It didn’t take long for Justin Medlock to realize he wasn’t ready for life after football.
After a conversation with Winnipeg Blue Bombers head coach Mike O’Shea and assurances the team wanted him back, Medlock signed a one-year contract that was announced Thursday.
“Just having some time away and kind of talking to some people, and coach O’Shea was one of those people, I kind of figured, hey, you know I’m going to be either all in or I’m not in,” Medlock said in a conference call from Florida.
“So after taking some time away, I just figured, man, I want to come back and come back stronger and healthier and ready for a new start.”
After the Bombers lost the CFL West Division semifinal 39-32 to the Edmonton Eskimos on Nov. 12, the seven-year international kicker said he’d go home and take some time to decide if he even wanted to continue playing.
He revealed Thursday he’s been thinking of getting into the medical sales field and had turned down a job offer during the season.
That possible career move was a topic he discussed with O’Shea, who had worked in medical sales after his CFL career.
“He kind of just gave me a little bit of what his experience was like and what going forward on that aspect,” Medlock said.
“He just kind of told me, ‘Hey, you know if you love football go out there and give it your best and try to play a little bit longer.’ He’s like, ‘We need you back here. I don’t think you should give it up right now.’
“I got to thinking about it and I was like, you know I can work down the road. Right now, I want to play some football and I want to do better.”
The 34-year-old placekicker and punter described his second season with the Bombers as “hot and cold.”
He admitted he came into the season not as refreshed and healthy as usual, saying the birth of son Braxton last January threw him off his fitness and rest schedule.
He was also “dinged up” in the middle of the season and avoided kicking in practice for a week and a half so he’d be good for games.
He made 56 of 70 field goals (80 per cent), last among eight qualifying kickers. His new career-high punting average of 43.7 yards was tied for eighth with Calgary’s Rob Maver, but his net punting average of 35.2 yards was third after Ottawa’s Brett Maher (36.2) and Maver’s 35.6.
He hit game-winning field goals against Saskatchewan and Montreal and connected on two last-minute field goals in a victory over Ottawa. He missed a potential winning kick versus Toronto, but said the ball had been moved by officials after it was first spotted. That threw off the setup, something he’ll learn from.
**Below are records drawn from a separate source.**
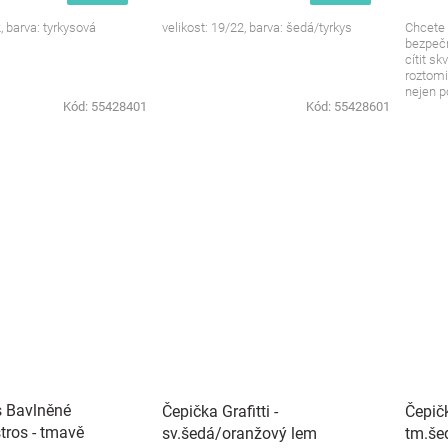
, barva: tyrkysová
velikost: 19/22, barva: šedá/tyrkys
Chcete 
bezpečn
cítit s
roztomi
nejen po
Kód:
55428401
Kód:
55428601
s Bavlněné
Čepička Grafitti -
Čepičk
tros - tmavě
sv.šedá/oranžový lem
tm.še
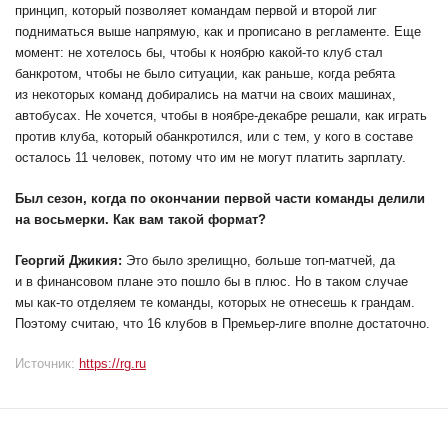
принцип, который позволяет командам первой и второй лиг
подниматься выше напрямую, как и прописано в регламенте. Еще
момент: не хотелось бы, чтобы к ноябрю какой-то клуб стал
банкротом, чтобы не было ситуации, как раньше, когда ребята
из некоторых команд добирались на матчи на своих машинах,
автобусах. Не хочется, чтобы в ноябре-декабре решали, как играть
против клуба, который обанкротился, или с тем, у кого в составе
осталось 11 человек, потому что им не могут платить зарплату.
Был сезон, когда по окончании первой части команды делили
на восьмерки. Как вам такой формат?
Георгий Джикия:
Это было зрелищно, больше топ-матчей, да
и в финансовом плане это пошло бы в плюс. Но в таком случае
мы как-то отделяем те команды, которых не отнесешь к грандам.
Поэтому считаю, что 16 клубов в Премьер-лиге вполне достаточно.
Источник:
https://rg.ru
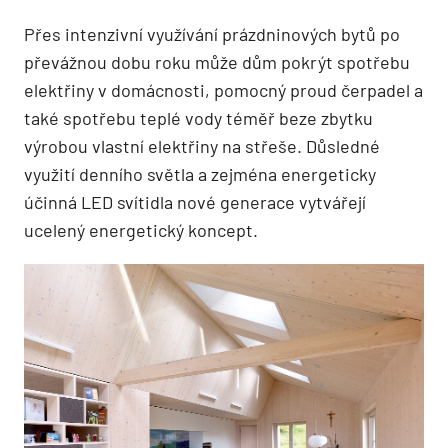
Přes intenzivní využívání prázdninových bytů po
převážnou dobu roku může dům pokrýt spotřebu
elektřiny v domácnosti, pomocný proud čerpadel a
také spotřebu teplé vody téměř beze zbytku
výrobou vlastní elektřiny na střeše. Důsledné
využití denního světla a zejména energeticky
účinná LED svítidla nové generace vytvářejí
ucelený energetický koncept.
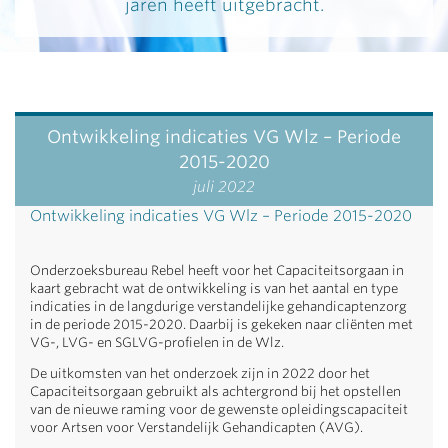
jaren heeft uitgebracht.
Ontwikkeling indicaties VG Wlz – Periode
2015-2020
juli 2022
Ontwikkeling indicaties VG Wlz – Periode 2015-2020
Onderzoeksbureau Rebel heeft voor het Capaciteitsorgaan in
kaart gebracht wat de ontwikkeling is van het aantal en type
indicaties in de langdurige verstandelijke gehandicaptenzorg
in de periode 2015-2020. Daarbij is gekeken naar cliënten met
VG-, LVG- en SGLVG-profielen in de Wlz.
De uitkomsten van het onderzoek zijn in 2022 door het
Capaciteitsorgaan gebruikt als achtergrond bij het opstellen
van de nieuwe raming voor de gewenste opleidingscapaciteit
voor Artsen voor Verstandelijk Gehandicapten (AVG).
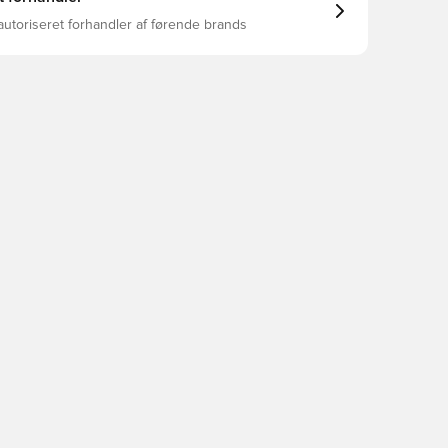
autoriseret forhandler af førende brands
After missing all three field-goal tries and a convert in a Sept. 30 win over Edmonton, Medlock then tied the club record he already shared with Trevor Kennerd with seven field goals in an Oct. 28 loss to B.C.
In his first season with Winnipeg, the UCLA product was named the CFL’s most outstanding special teams player and all-star kicker after hitting a league-record 60 field goals. He also set a new franchise mark with 227 points, tied the Winnipeg record for longest field goal at 58 yards and established a career-high punting average of 42.7 yards.
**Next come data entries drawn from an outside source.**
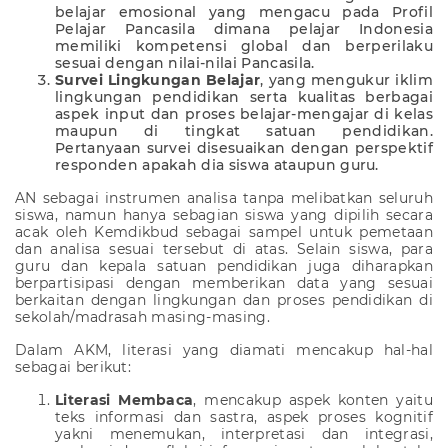
belajar emosional yang mengacu pada Profil
Pelajar Pancasila dimana pelajar Indonesia
memiliki kompetensi global dan berperilaku
sesuai dengan nilai-nilai Pancasila.
Survei Lingkungan Belajar
, yang mengukur iklim
lingkungan pendidikan serta kualitas berbagai
aspek input dan proses belajar-mengajar di kelas
maupun di tingkat satuan pendidikan.
Pertanyaan survei disesuaikan dengan perspektif
responden apakah dia siswa ataupun guru.
AN sebagai instrumen analisa tanpa melibatkan seluruh
siswa, namun hanya sebagian siswa yang dipilih secara
acak oleh Kemdikbud sebagai sampel untuk pemetaan
dan analisa sesuai tersebut di atas. Selain siswa, para
guru dan kepala satuan pendidikan juga diharapkan
berpartisipasi dengan memberikan data yang sesuai
berkaitan dengan lingkungan dan proses pendidikan di
sekolah/madrasah masing-masing.
Dalam
AKM
, literasi yang diamati mencakup hal-hal
sebagai berikut:
Literasi Membaca
, mencakup aspek konten yaitu
teks informasi dan sastra, aspek proses kognitif
yakni menemukan, interpretasi dan integrasi,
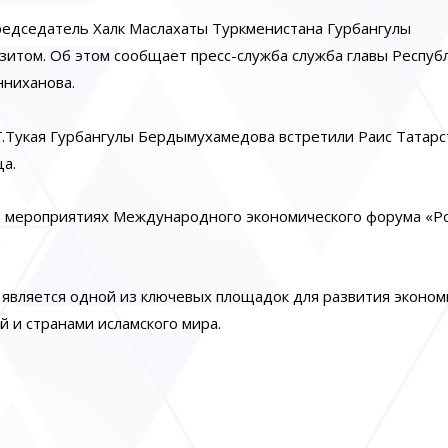
едседатель Халк Маслахаты Туркменистана Гурбангулы
зитом. Об этом сообщает пресс-служба служба главы Респуб
нниханова.
.Тукая Гурбангулы Бердымухамедова встретили Раис Татарс
а.
в мероприятиях Международного экономического форума «Ро
 является одной из ключевых площадок для развития эконом
 и странами исламского мира.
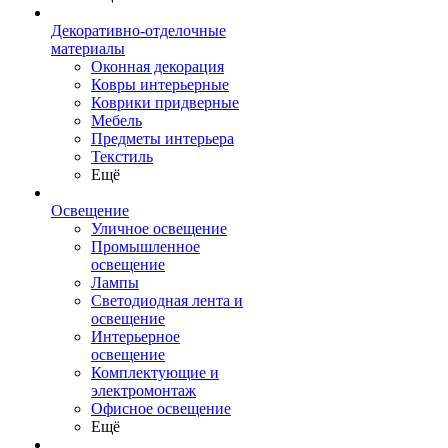
Декоративно-отделочные
материалы
Оконная декорация
Ковры интерьерные
Коврики придверные
Мебель
Предметы интерьера
Текстиль
Ещё
Освещение
Уличное освещение
Промышленное
освещение
Лампы
Светодиодная лента и
освещение
Интерьерное
освещение
Комплектующие и
электромонтаж
Офисное освещение
Ещё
Overall, Medlock has made 116 of 138 field-goal attempts (84.1 per cent) and is 88-for-89 on converts in two seasons with the Bombers, leading the CFL in scoring both campaigns.
Medlock said he only signed a one-year deal because of the uncertainty of the league’s future collective bargaining agreement.
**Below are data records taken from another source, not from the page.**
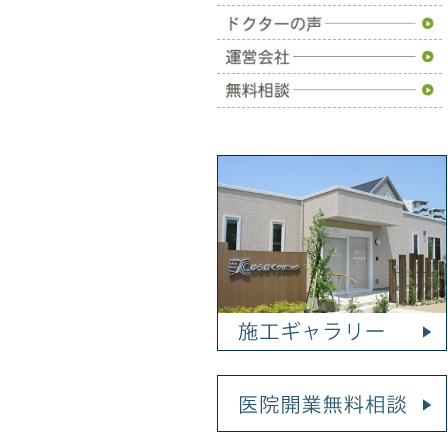
施工事例
ドクターの声
運営会社
無料相談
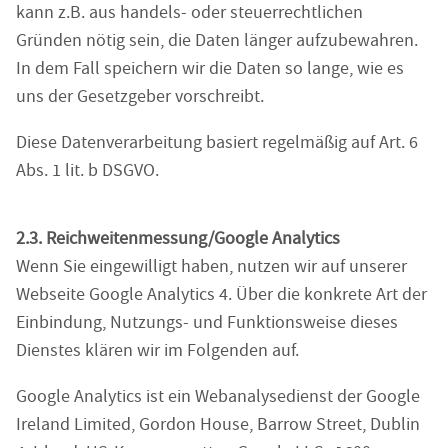
kann z.B. aus handels- oder steuerrechtlichen
Gründen nötig sein, die Daten länger aufzubewahren.
In dem Fall speichern wir die Daten so lange, wie es
uns der Gesetzgeber vorschreibt.
Diese Datenverarbeitung basiert regelmäßig auf Art. 6
Abs. 1 lit. b DSGVO.
2.3. Reichweitenmessung/Google Analytics
Wenn Sie eingewilligt haben, nutzen wir auf unserer
Webseite Google Analytics 4. Über die konkrete Art der
Einbindung, Nutzungs- und Funktionsweise dieses
Dienstes klären wir im Folgenden auf.
Google Analytics ist ein Webanalysedienst der Google
Ireland Limited, Gordon House, Barrow Street, Dublin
“I want to play as long as I can and go from there,” he said.
When asked what he thought of CFL commissioner Randy Ambrosie’s comment about possibly starting the season a month earlier, Medlock gave it the thumb’s up.
“It’d be nice,” he said. “Training camp might be a little bit chillier, but there’s nothing like getting some bone bruises on your foot in the cold weather.”
Medlock had been one of more than 20 pending Bomber free agents. The club has also given new deals to running back Timothy Flanders, defensive back Derek Jones and offensive linemen Jermarcus Hardrick and Patrick Neufeld.